What is needed
When you transcribe the entries below, keep the wording exact and omit the pictures.
Input records section start
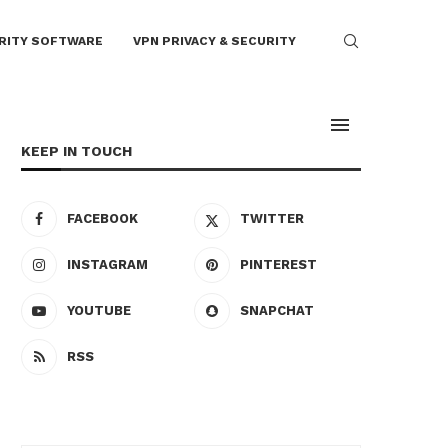
RITY SOFTWARE
VPN PRIVACY & SECURITY
KEEP IN TOUCH
FACEBOOK
TWITTER
INSTAGRAM
PINTEREST
YOUTUBE
SNAPCHAT
RSS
Input records section end
Completed exercise
RITY SOFTWARE
VPN PRIVACY & SECURITY
KEEP IN TOUCH
FACEBOOK
TWITTER
INSTAGRAM
PINTEREST
YOUTUBE
SNAPCHAT
RSS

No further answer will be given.